Good& plenty, Sounds like you are very familiar with the product. Exactly what you discribed is how this product is made and assembled!
Or you have been peeking around my shoulder @ my work bench?
____________________ Chief Dog Scratcher & President Possum Ridge Railway.
Some people are like Slinkies... they're really good for nothing
...But they still bring a smile to your face when you push them down a flight of stairs.
[ ATTENTION: THINKING OUT LOUD!]
OK!, From now on if you see this at the beginning of my post, it means that I'm just cranking the old jack-in-the-box with the tranny in neutral! How's that?! I gave a couple subtle clues...
Ya couldn't tell I was making it up as I went along? i was starting with one idea and then slammed on the brakes and made a bat turn...

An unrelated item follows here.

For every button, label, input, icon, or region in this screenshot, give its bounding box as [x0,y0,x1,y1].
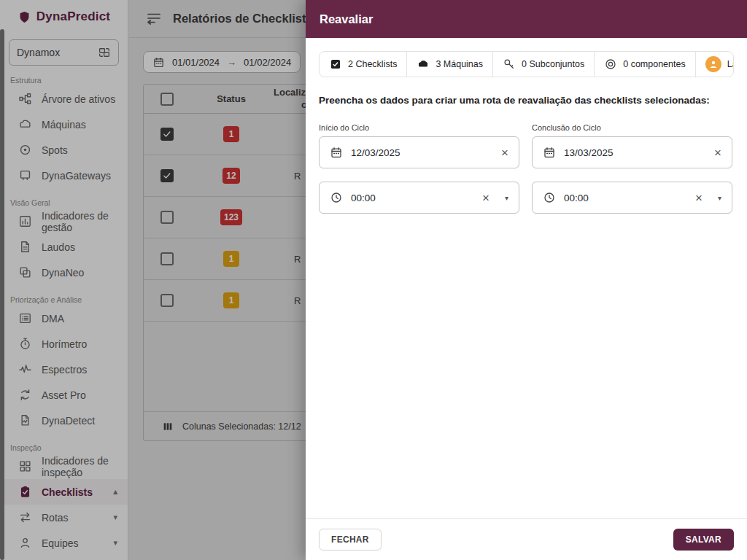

The soldering tips are all professional advice. Actually you can consider most of it professional advice. This is not my idea except for some of the detail. This is actually used for invisible electronic displays. It uses the same principles as fiber-optics and those single lamp toy car/train headlight/tail-light deals with the clear and translucent plastic rails.
I meant to post an addendum to make that crystal clear. All you have to do to try it is scratch something in the surface of a piece of clear plastic, wire up an LED or 2 and see how it looks... Put a drop of water on the LED to get a good clear connection and line up the LED's element with the edge of the plastic so the light is pointing at the etching. Adding LED's will just improve the brightness and evenness.
I just bought some clear sheet styrene but it's soft. Does anyone have a source for anything rigid in the .005" to .020" range?
While the etched panel is most effective for the "backless" neon signs, If you're going to add a back panel and the exterior appearance is much more important than seeing the interior, you may consider the following "cheat" for neon or use it for a back-lit sign.
Take a piece of 1/8" plexiglass and drill a hole or 2 in the side edge(s) to insert small bright white LED's Option: file the tip of the LED flat and glue to flat edge.
Paint everything white EXCEPT the front surface, then flat black, and if you like, white again (most light boxes seem to be white)
In your favorite graphics program:
For Neon -
a. Create your neon masterpiece and invert it so the background is black and the "neon" is clear and flip it backwards so the printing will be on the back surface.
For multi-color, do everything together as clear.
b. Print it on a laser transparency. Cut it out.
c. Use Sharpie's to add color by hand. It's easy since everything is masked in black. For white, you can either apply nothing, or engrave those areas to diffuse the light right at that area. If you get light bleeding through the black printed mask, print another copy unflipped, and add it behind so the two print sides face each other. It's not a bad idea to plan on this insurance. It also enhances the look if you engrave the whole graphic in the front side.
For Back-Lit Picture -
a. Color laser or inkjet print your pretty picture on the thinnest white paper your printer can handle. Or Color Laser onto transparency and sand the back side to diffuse light. Sand side to side as well as up and down.
b. "Laminate" the front of it with REAL shiny clear tape (none of the magic crap). Burnish the tape down real good and cut it out.
Spray the back of your masterpiece with tack spray and install it on your light box.
An alternative for simple neon is to use the transparency for the window with the graphic printed on it and "Sharpie" the colors in or cut pieces of colored lighting gels you can get at most music stores these days. Then stick a sheet of frosted gel or simply sand a piece of transparency and stick it behind the graphic. Mount a bright white LED in the ceiling of the room behind the sign and aim it at the sign.
For more realism, you can make up this type of neon sign separately from the window and carefully superglue clear mono-filament "thread" or fish line, if you can find something thin & clear enough for your scale, over the flat "neon". Tiny flecks of silver and black paint will create the little mounting brackets that hold the glass tube and the sections that are blacked out between letters.
If you have a good temperature controlled solder iron, you should be able to dial in a temperature just warm enough to relax the mono' for bending and actually form the neon.
Somebody let me know if any of this BS works so I can try it!